かつて国際協力NGOスタッフ時代は、そうした市民向け講座の企画・運営を担当していた。ある意味まだ「良い時代」で、東京のNGOのスタッフを呼んで講座を開けば、それなりに人は集まった。当時は当時で、政府機関や自治体、またその外郭団体などが無料(や限りなくそれに近い形で)講座を開いていて「民業圧迫だ!」なんて思っていた。それでも、100人を超える集客があった年/回もある。地方の大都市ではあるし、20年も前の話だが。
しかしながら、前述の通り、もはやNGOの講座は人がなかなか集まらない。無料でやることが出来る組織体で、ネットとまだ距離のある人たちを対象とすれば別かもしれないが。
集まらない中でも特に「入門」的な講座はそうだ。もはやネットに任せてしまえばいいとすら思うが、「人のつながり」がやはりなお大切な市民活動において、講座という同じ興味関心を持つ人との実際の出会いの場は捨てがたい。
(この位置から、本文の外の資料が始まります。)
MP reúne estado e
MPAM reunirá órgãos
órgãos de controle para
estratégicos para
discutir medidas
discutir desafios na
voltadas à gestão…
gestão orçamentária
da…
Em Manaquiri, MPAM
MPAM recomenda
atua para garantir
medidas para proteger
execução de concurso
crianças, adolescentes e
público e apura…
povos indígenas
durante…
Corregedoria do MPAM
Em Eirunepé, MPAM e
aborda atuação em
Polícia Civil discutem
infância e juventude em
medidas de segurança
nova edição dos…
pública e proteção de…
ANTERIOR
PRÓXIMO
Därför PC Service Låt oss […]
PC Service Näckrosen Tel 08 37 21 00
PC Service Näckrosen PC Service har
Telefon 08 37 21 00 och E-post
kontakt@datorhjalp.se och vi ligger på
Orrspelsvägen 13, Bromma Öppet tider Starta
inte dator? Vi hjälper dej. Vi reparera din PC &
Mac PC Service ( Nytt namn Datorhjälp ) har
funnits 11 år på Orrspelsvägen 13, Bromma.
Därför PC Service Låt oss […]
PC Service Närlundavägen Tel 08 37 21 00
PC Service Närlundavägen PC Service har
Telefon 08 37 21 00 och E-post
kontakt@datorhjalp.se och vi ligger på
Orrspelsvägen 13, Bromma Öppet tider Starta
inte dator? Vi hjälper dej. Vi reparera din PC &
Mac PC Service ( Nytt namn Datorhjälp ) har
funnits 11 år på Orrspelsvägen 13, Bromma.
そのため、おそらく(というくらい最近は離れているのだけれど)NGOやNPOは試行錯誤している。ネットの中だけでは体験できない出会いと経験を創出したいと。
前置きが長くなった。
毎年開催されている九州、福岡を中心に活動する国際協力NGOのネットワークである、(特活)NGO福岡ネットワークの講座「NGOカレッジ」が今年も開催される。今週末15日からスタートして約2週間、全3回+1回の講座だ。
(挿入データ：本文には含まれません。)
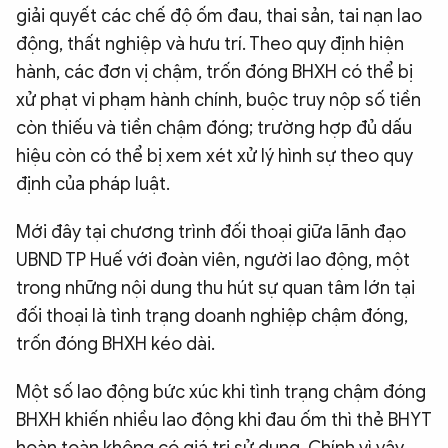
giải quyết các chế độ ốm đau, thai sản, tai nạn lao
động, thất nghiệp và hưu trí. Theo quy định hiện
hành, các đơn vị chậm, trốn đóng BHXH có thể bị
xử phạt vi phạm hành chính, buộc truy nộp số tiền
còn thiếu và tiền chậm đóng; trường hợp đủ dấu
hiệu còn có thể bị xem xét xử lý hình sự theo quy
định của pháp luật.
Mới đây tại chương trình đối thoại giữa lãnh đạo
UBND TP Huế với đoàn viên, người lao động, một
trong những nội dung thu hút sự quan tâm lớn tại
đối thoại là tình trạng doanh nghiệp chậm đóng,
trốn đóng BHXH kéo dài.
Một số lao động bức xúc khi tình trạng chậm đóng
BHXH khiến nhiều lao động khi đau ốm thì thẻ BHYT
hoàn toàn không có giá trị sử dụng. Chính vì vậy,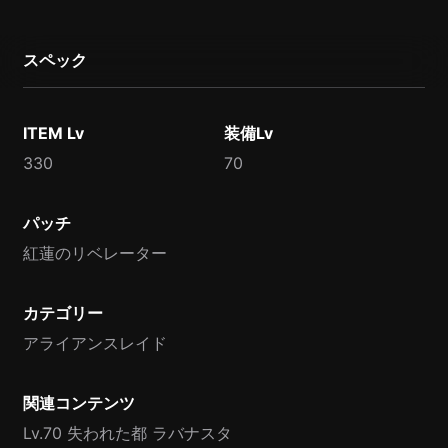
スペック
ITEM Lv
装備Lv
330
70
パッチ
紅蓮のリベレーター
カテゴリー
アライアンスレイド
関連コンテンツ
Lv.70 失われた都 ラバナスタ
今年は何よりもネットでサイトや動画を見てるだけでは得られない「体験」の場を作っている。
同時に、テーマも各回私達の生活に身近なものだ。
スマートフォン、ハーブティー、布、ワイン。
それぞれの回でアフリカやアジアの国で活動するNGOスタッフが講師として、ワークショップや飲食を通じて体験的に学ぶものだという。
参加費も各回1000円とリーズナブル(余分に費用がかかる回もある)。
しかも全回参加申込みだと2500円、各回800円ちょっと。
経験則で言えば、きっとペイしない(苦笑)。
ただ、NGOとして、国際協力の活動に興味のある人達とつながる大切な機会としてはペイする。
参加者にとっては、ただ話を聞くだけではなく、体験できる。
そして何より、同じような問題意識や関心を持つ人や講師と繋がることができる。
何かやりたいと思ったときに、直接的かつ具体的に関わることができる。
入り口としては、地方においては最適な場所だと思うし、今必要な形。
良かったら是非。
…とはいえ、20年近く前に同じような講座をすることはなかっただろうなぁ。
ただただ自分自身もまず何よりも「知りたい」からこそ、そうした場を必要としていたし。
今のようなインターネット世界があったら、きっと今回のような場所に興味があるだろうな。